1837 political cartoon blaming Andrew Jackson for the depression |
It isn't surprising that with the economy in a shambles people would look for a fresh start in new territory. Partrick Lewis eventually took the gamble. After the disastrous foreclosure on most of his property pool he remained in town. There are no indications of what he did for employment, if anything. At some point it would have occurred to him that there was nothing left in Meriden for he and his family. In January, 1837 he sold his parent’s house for around $250, equivalent to about $7500 in current dollars.
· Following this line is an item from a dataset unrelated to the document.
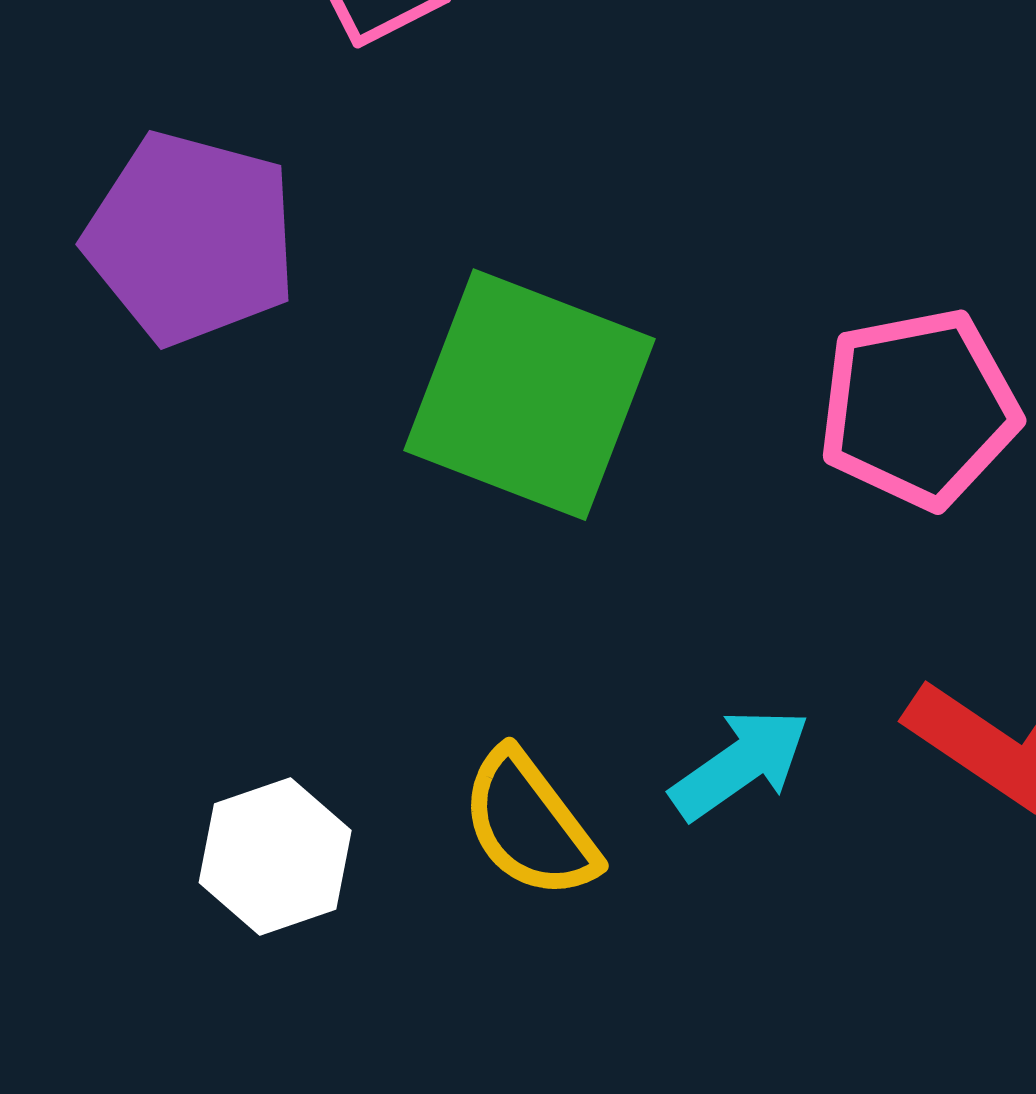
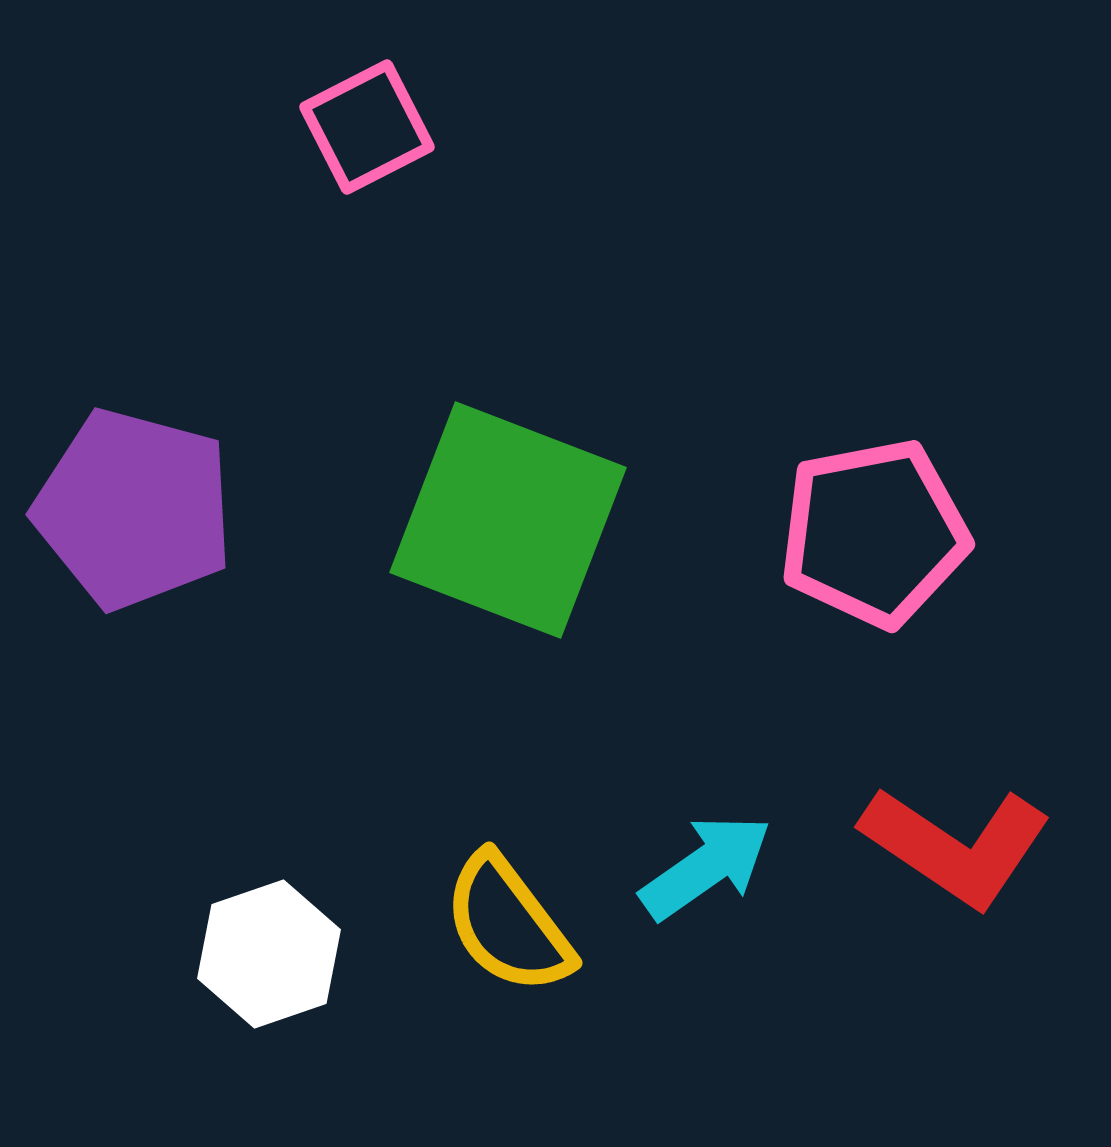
purple pentagon: (191, 238) -> (134, 509), moved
Considering he had probably made plans to move to Wisconsin Territory, and could only pay for land from the government in gold or silver, he would need cash in hand.
At a February 1, 1837 political meeting, where Lewis was one of the secretaries, two resolutions were passed that seem out of context, but may relate to his financial difficulties:
Advertisement in the May 14, 1836 Columbian Register |
After that he made plans to travel to Wisconsin Territory (Burlington, now on the Mississippi River in Iowa) to get a new start. He would have easily followed the development of the territory as most newspapers carried to latest actions of Congress and the President. The Columbian Register (New Haven), for instance, published a summary in its Saturday, Aug 27, 1836 issue of an act of Congress that set apart the towns of Fort Madison and Burlington in Des Moines County. Columbian Register. Many people went west ahead of their families. They would go out, get some land and get established, and send for their family when things were settled. It didn’t work out that way for him. The window for his time in Wisconsin (now Iowa) is rather short. He was present at the meeting of the local Democratic party convention in Branford, Connecticut on February 1. After that time I can’t track his movements at all other than his death on June 13. A lot happened between those dates.